Department of Emergency Medicine, Emory University, Atlanta, GA 30322, USA.
Department of Anatomy and Neurobiology, Virginia Commonwealth University, Richmond, VA 23298, USA.
Int J Mol Sci. 2020 May 26;21(11):3740. doi: 10.3390/ijms21113740.
NOD-like receptor pyrin domain containing 3 (NLRP3) inflammasome inhibition and autophagy induction attenuate inflammation and improve outcome in rodent models of cerebral ischemia. However, the impact of chronic stress on NLRP3 inflammasome and autophagic response to ischemia remains unknown.

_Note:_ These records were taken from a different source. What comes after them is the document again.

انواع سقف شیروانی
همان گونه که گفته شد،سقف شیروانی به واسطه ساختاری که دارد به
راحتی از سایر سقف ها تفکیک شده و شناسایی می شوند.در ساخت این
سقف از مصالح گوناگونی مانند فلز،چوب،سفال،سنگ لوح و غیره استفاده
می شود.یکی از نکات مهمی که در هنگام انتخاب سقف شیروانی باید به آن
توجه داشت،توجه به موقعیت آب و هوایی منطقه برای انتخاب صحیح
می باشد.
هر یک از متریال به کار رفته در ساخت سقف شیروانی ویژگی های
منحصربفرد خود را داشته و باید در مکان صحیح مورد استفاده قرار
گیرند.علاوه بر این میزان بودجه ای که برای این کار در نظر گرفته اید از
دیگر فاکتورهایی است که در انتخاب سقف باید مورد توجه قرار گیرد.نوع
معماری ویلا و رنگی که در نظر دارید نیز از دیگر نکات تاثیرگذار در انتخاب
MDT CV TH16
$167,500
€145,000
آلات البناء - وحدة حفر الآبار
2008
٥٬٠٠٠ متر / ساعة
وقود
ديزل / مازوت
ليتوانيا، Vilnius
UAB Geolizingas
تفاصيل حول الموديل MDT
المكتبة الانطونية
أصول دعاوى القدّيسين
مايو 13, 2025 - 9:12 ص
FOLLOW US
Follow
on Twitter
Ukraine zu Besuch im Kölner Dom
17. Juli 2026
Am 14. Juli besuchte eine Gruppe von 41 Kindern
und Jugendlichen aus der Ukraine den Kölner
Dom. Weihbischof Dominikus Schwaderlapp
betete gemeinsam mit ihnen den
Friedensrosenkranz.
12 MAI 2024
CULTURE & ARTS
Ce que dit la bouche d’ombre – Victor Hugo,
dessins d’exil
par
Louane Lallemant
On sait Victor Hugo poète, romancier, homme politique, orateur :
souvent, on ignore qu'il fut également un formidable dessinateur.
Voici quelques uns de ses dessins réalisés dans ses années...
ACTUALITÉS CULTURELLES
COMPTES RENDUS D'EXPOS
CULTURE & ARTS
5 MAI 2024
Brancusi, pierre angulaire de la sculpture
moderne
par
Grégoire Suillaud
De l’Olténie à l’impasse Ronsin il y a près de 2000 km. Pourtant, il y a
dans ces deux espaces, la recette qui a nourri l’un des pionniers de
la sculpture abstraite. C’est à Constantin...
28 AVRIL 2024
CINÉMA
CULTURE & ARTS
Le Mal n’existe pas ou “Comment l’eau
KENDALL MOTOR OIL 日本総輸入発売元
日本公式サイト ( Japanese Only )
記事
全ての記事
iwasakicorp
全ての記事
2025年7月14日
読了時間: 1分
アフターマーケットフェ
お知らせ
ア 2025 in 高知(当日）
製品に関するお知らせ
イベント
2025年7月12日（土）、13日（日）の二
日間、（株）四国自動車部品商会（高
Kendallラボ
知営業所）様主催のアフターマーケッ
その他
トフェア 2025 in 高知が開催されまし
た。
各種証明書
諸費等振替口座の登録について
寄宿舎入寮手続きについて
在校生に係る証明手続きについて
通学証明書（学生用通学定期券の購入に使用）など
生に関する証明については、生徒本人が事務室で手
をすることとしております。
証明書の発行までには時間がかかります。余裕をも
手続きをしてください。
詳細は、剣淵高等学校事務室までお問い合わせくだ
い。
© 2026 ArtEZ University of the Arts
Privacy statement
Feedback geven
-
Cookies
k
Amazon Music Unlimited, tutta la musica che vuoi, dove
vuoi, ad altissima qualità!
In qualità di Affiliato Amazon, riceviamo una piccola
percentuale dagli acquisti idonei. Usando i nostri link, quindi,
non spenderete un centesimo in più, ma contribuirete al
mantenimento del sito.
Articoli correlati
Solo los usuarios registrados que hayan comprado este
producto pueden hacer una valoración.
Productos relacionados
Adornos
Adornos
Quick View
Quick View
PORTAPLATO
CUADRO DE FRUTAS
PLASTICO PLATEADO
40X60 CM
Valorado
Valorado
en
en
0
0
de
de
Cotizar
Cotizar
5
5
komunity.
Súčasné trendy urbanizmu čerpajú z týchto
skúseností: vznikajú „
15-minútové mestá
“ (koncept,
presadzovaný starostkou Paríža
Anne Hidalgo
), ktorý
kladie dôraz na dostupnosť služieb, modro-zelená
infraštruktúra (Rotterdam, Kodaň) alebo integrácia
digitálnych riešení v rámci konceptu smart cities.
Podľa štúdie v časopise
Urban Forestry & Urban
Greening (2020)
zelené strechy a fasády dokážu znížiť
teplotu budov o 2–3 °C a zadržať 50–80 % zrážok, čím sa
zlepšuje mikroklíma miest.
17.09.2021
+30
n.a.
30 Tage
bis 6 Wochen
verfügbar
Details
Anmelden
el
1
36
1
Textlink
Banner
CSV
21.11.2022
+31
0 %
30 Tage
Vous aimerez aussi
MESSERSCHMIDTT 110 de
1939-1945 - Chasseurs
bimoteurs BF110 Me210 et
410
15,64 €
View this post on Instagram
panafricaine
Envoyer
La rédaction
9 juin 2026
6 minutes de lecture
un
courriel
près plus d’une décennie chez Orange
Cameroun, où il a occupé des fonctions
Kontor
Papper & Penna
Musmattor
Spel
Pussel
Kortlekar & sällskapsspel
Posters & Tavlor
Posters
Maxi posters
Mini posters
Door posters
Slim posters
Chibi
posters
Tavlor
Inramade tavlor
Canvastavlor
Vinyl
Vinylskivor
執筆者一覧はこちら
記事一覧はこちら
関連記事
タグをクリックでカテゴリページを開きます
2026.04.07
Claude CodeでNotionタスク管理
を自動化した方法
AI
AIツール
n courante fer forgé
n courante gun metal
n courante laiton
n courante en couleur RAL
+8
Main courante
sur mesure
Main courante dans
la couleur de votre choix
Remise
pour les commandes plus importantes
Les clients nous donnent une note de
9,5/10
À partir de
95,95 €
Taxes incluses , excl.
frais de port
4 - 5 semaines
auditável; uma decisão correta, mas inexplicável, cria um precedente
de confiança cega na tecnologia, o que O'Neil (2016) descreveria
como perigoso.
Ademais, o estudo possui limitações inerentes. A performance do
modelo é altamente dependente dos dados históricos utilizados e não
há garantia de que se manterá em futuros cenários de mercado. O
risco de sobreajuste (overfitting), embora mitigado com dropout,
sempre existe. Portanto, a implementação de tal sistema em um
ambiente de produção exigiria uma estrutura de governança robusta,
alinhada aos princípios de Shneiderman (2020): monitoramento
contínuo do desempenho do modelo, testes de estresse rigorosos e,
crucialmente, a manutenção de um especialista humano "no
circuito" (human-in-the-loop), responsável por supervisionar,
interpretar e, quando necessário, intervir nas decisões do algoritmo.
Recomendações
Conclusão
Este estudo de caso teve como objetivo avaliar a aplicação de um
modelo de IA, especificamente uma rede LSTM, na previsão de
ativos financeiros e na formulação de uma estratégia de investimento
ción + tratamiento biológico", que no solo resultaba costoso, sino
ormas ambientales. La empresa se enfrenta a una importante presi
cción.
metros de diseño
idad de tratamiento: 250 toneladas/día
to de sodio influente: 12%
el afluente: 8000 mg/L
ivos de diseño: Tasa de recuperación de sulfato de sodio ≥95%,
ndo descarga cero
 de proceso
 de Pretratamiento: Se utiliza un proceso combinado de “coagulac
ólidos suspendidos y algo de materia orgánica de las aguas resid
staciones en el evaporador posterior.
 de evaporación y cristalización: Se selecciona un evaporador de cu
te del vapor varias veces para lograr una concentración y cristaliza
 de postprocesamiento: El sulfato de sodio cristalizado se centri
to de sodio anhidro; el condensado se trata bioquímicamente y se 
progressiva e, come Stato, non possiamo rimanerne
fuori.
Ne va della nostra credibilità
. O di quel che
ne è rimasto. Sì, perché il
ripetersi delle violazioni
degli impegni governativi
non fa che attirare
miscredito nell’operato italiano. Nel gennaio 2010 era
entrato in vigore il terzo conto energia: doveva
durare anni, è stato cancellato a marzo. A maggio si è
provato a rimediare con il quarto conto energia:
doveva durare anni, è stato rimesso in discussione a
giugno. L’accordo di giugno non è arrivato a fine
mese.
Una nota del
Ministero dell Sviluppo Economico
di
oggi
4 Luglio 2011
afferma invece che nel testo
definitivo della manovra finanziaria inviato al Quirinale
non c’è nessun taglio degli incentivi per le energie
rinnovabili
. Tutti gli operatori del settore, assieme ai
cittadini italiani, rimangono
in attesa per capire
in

Progesterone (PROG), a neuroprotective steroid, shows promise in reducing excessive inflammation associated with poor outcome in ischemic brain injury patients with comorbid conditions, including elevated stress. Stress primes microglia, mainly by the release of alarmins such as high-mobility group box-1 (HMGB1). HMGB1 activates the NLRP3 inflammasome, resulting in pro-inflammatory interleukin (IL)-1β production. In experiment 1, adult male Sprague-Dawley rats were exposed to social defeat stress for 8 days and then subjected to global ischemia by the 4-vessel occlusion model, a clinically relevant brain injury associated with cardiac arrest. PROG was administered 2 and 6 h after occlusion and then daily for 7 days. Animals were killed at 7 or 14 days post-ischemia. Here, we show that stress and global ischemia exert a synergistic effect in HMGB1 release, resulting in exacerbation of NLRP3 inflammasome activation and autophagy impairment in the hippocampus of ischemic animals. In experiment 2, an inflammasome assay, primary microglia isolated from neonatal brain tissue, were primed with lipopolysaccharide (LPS) and stimulated with adenosine triphosphate (ATP), displaying impaired autophagy and increased IL-1β production. In experiment 3, hippocampal microglia isolated from stressed and unstressed animals, were stimulated with LPS, exhibiting similar changes than primary microglia. Treatment with PROG reduced HMGB1 release and NLRP3 inflammasome activation, and enhanced autophagy in stressed and unstressed ischemic animals. Pre-treatment with an autophagy inhibitor blocked Progesterone's (PROG's) beneficial effects in microglia. Our data suggest that modulation of microglial priming is one of the molecular mechanisms by which PROG ameliorates ischemic brain injury under stressful conditions.
NOD 样受体含 pyrin 结构域蛋白 3(NLRP3)炎症小体抑制和自噬诱导可减轻炎症并改善脑缺血啮齿动物模型的预后。然而,慢性应激对 NLRP3 炎症小体和自噬对缺血的反应的影响尚不清楚。孕酮(PROG)是一种神经保护类固醇,在降低与合并症相关的缺血性脑损伤患者过度炎症方面显示出希望,包括应激升高。应激使小胶质细胞成熟,主要通过高迁移率族蛋白 B1(HMGB1)等警报素的释放。HMGB1 激活 NLRP3 炎症小体,导致促炎白细胞介素(IL)-1β的产生。在实验 1 中,成年雄性 Sprague-Dawley 大鼠接受社交挫败应激 8 天,然后通过 4 血管闭塞模型进行全脑缺血,这是一种与心脏骤停相关的临床相关脑损伤。PROG 在闭塞后 2 和 6 小时给予,并随后每天给予 7 天。动物在缺血后 7 或 14 天被处死。在这里,我们表明应激和全脑缺血在 HMGB1 释放中发挥协同作用,导致缺血动物海马中 NLRP3 炎症小体激活和自噬受损加重。在实验 2 中,对来自新生脑组织的原代小胶质细胞进行炎症小体测定,用脂多糖(LPS)诱导并刺激三磷酸腺苷(ATP),显示自噬受损和 IL-1β 产生增加。在实验 3 中,应激和未应激动物的海马小胶质细胞分离出来,用 LPS 刺激,表现出与原代小胶质细胞相似的变化。用 PROG 处理可减少 HMGB1 释放和 NLRP3 炎症小体激活,并增强应激和未应激缺血动物的自噬。自噬抑制剂的预处理阻断了 PROG 在小胶质细胞中的有益作用。我们的数据表明,调节小胶质细胞成熟是 PROG 在应激条件下改善缺血性脑损伤的分子机制之一。